O ritmado padrão dos solavancos dos carris lembravam-no de que estava em viagem, embalando-o vagarosamente nos seus torpes pensamentos.
Como ela era parecida. O mesmo cabelo castanho claro, o mesmo nariz fino mas não grande, como quase todas lhe pareciam ter.
Os mesmos belos olhos castanhos com subtis tons de esverdeado escuro, profundos e fortes, daquelas cores que nos puxam para dentro delas, misteriosas, enigmáticas, cativantes.
Tudo na sua vizinha de viagem o lembrava daquela que o tinha abandonado.
Desde a linha do maxilar que delimitava o seu caracteristco queixo até à forma do seu corpo relaxado no banco, com o braço apoiado na janela suportando uma entediada cabeça.
"Fala inglês?" perguntou-lhe ele.
"Sim" respondeu-lhe surpreendida.
"Você é inacreditavelmente bela, sabia?"
A resposta foi-lhe totalmente inesperada: revirou-lhe os olhos e, com um visível desagrado, virou a cara para o mundo do outro lado da janela, ignorando-o.
"Desculpe-me não pretendia ofende-la, lembrou-me alguém conhecido apenas isso..."
"Não o conheço de lado nenhum, por isso se faz favor não me dirija palavra"
"Não a incomodarei, perdão"
Que falta de educação, pensou. Nada tinha dito de ofensivo para merecer tal género de resposta.
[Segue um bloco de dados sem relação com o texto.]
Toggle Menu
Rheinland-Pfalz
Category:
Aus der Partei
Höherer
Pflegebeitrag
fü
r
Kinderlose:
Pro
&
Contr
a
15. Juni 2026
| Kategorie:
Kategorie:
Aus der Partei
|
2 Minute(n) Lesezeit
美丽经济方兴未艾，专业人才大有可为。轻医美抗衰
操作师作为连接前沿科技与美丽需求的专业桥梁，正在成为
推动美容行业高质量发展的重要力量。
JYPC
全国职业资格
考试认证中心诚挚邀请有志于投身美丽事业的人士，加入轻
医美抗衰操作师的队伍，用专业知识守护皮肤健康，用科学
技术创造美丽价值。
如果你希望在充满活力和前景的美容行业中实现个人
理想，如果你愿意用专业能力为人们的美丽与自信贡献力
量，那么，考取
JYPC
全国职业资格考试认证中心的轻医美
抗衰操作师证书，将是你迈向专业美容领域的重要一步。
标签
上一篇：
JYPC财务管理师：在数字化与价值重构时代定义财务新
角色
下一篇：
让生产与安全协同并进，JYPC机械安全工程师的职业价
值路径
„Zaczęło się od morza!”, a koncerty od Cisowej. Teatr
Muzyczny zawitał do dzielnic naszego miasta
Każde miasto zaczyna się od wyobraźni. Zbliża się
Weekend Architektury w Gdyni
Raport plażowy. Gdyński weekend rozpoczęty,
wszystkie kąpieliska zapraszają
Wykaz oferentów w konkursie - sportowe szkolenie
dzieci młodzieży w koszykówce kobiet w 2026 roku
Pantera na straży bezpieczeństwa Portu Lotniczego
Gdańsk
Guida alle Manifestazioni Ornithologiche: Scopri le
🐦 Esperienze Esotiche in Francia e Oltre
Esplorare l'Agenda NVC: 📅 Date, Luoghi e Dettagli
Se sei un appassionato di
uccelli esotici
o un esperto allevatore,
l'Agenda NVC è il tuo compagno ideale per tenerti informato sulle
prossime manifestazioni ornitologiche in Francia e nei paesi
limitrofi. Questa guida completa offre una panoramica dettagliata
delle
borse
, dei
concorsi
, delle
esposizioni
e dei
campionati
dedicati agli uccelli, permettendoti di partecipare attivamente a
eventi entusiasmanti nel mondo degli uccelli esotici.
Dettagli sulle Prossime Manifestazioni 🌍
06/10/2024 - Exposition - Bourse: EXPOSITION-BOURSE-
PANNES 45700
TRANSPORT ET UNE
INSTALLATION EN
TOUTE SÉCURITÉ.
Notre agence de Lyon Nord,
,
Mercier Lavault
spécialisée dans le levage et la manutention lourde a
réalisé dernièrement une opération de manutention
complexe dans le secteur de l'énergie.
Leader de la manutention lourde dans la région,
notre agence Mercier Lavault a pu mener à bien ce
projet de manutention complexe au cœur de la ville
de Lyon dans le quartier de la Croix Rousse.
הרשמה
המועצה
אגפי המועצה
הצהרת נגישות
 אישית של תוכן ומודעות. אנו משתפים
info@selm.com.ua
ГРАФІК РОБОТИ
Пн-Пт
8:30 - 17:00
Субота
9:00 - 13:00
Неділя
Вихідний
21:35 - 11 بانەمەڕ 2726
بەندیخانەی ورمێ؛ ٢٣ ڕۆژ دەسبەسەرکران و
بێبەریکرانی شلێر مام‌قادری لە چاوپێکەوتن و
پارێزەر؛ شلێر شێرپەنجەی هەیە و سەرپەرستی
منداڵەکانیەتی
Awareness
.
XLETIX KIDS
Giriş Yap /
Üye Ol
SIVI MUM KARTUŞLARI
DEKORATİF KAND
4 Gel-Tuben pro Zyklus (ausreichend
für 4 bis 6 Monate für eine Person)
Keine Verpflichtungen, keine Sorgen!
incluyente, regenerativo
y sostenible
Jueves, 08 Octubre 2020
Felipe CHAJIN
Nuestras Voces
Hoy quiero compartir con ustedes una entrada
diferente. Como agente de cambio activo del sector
Estranha cultura esta, onde um elogio é recebido com mau grado e a distância entre desconhecidos parece ser um fosso intransponível.
"Talvez resquícios de uma ditadura mal curada" disse a si mesmo "uns povos lidam com o presente melhor que outros" concluiu.
Aparentemente todos os programas, anúncios e passa-palavra que lhe tinham chegado aos ouvidos eram nada mais que uma bela falácia. Até agora apenas tinha encontrado enfado e má vontade, distância e desagrado pela comunicação com um estrangeiro. "Desconhecimento da língua talvez, as pessoas não gostam de lidar com a sua ignorância."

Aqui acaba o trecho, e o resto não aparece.